FH: Super question. I hope someone can find comparative studies in the literature. What I really want to know is which of these approaches misleads us the least: effective AIC (involving -2 LL and effective d.f. upon any penalization) and LOO.
Alex Hayes: I personally find it most intuitive to think of AIC as a unbiased risk estimate, where the de-biasing term / penalty is derived based on your probability model. LOO on the other hand should give you an unbiased risk estimate via sample splitting. The sample-splitting approach should give unbiased estimates under more general conditions, since we just need independence, whereas AIC’s unbiasedness depends on getting the probability model right.
This framing makes most sense if you’re thinking about an arbitrary loss function. In practice, though, both the AIC and LOO use the likelihood as the loss function, so it’s little weird to reduce the dependence of the loss (likelihood) on the probability model. But sometimes likelihood maximization is M-estimator-y; for example, maximizing the likelihood of a Gaussian linear regression is the same as minimizing the RMSE loss. For this kind of model, where likelihood maximization is a good idea irrespective of the probability model, I can imagine there is some advantage to the LOO approach under model misspecification.
This is all more of a thought exercise than anything else, but I do find the question of AIC vs LOO pretty interesting. If you commit to a full likelihood, it’s hard to come up with compelling reasons for AIC over LOO since they should give you about the same thing when the model is correct. But LOO feels like it should be much better somehow. I imagine that there is some discussion of this in the LOO vs WAIC vs DIC vs etc etc portions of the LOO papers.
FH: Excellent thoughts Alex. Thanks. I think this way: AIC depends on knowing the correct effective degrees of freedom to penalize for. If you have done feature selection or other data mining, AIC using the apparent d.f. doesn’t work, but LOO can still work so it is a bit more general.
Drew Levy: Ultimately, real-world decision-making is a forecast: conditional on a set of premises provided in data it is a prediction about what course of action is likely to yield the best result; especially for individual patient-level decision-making (e.g., Precision Medicine, Personalized Medicine, quality of care). Well formulated conditional probabilities (the left-hand side of the equation: l.h.s.) are high-value information about both expected and potential outcomes and uncertainties.
The RCT, for isolating the effect of a particular variable (e.g., a biomarker), has been the idol of evidence for rigorous causal inference and has led to a reductionist focus on particular independent effects. The RCT mind-set has encouraged a selective tunnel-vision focus on particular items in the right-hand side (r.h.s.) of the equation, which can distort the assessment of the real value added by new predictors. Novel sources of information should not automatically or routinely discount and displace previous information.
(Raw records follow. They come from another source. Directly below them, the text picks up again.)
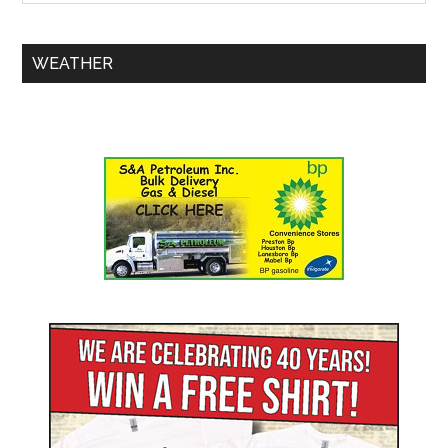
WEATHER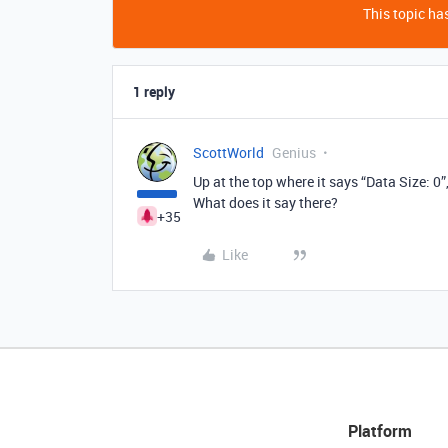
This topic has
1 reply
ScottWorld
Genius
Up at the top where it says “Data Size: 0
What does it say there?
+35
Like
Platform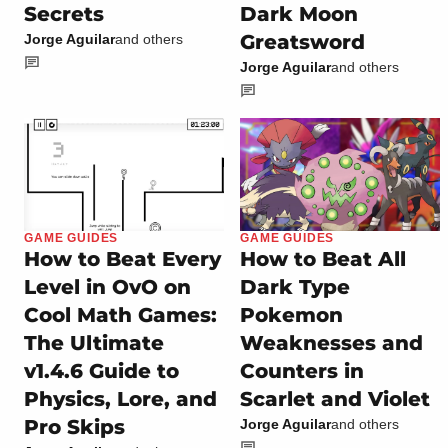
Secrets
Dark Moon
Greatsword
Jorge Aguilar
and others
Jorge Aguilar
and others
GAME GUIDES
GAME GUIDES
How to Beat Every
How to Beat All
Level in OvO on
Dark Type
Cool Math Games:
Pokemon
The Ultimate
Weaknesses and
v1.4.6 Guide to
Counters in
Physics, Lore, and
Scarlet and Violet
Pro Skips
Jorge Aguilar
and others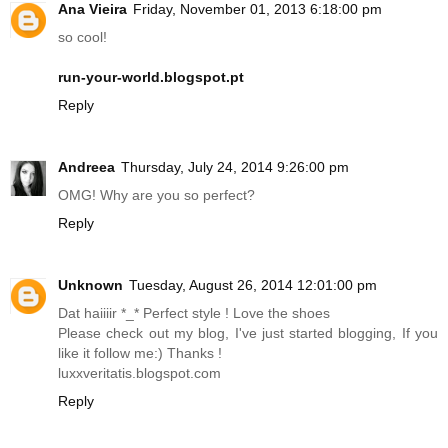
Ana Vieira
Friday, November 01, 2013 6:18:00 pm
so cool!
run-your-world.blogspot.pt
Reply
Andreea
Thursday, July 24, 2014 9:26:00 pm
OMG! Why are you so perfect?
Reply
Unknown
Tuesday, August 26, 2014 12:01:00 pm
Dat haiiiir *_* Perfect style ! Love the shoes
Please check out my blog, I've just started blogging, If you
like it follow me:) Thanks !
luxxveritatis.blogspot.com
Reply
Models that make accurate predictions of responses for future observations by judiciously incorporating all relevant information—new and previous—for decision making perform the correct calculus of integrating information, and provide correct output for informing decisions with explicit probability and uncertainty estimates (i.e., l.h.s.). Dr. Harrell’s post illustrates optimal methods to quantify the added predictive value of new measurements as ancillary to coherent l.h.s. information and auxiliary to previous information. This supports both judicious consideration of new technology and better l.h.s.-thinking.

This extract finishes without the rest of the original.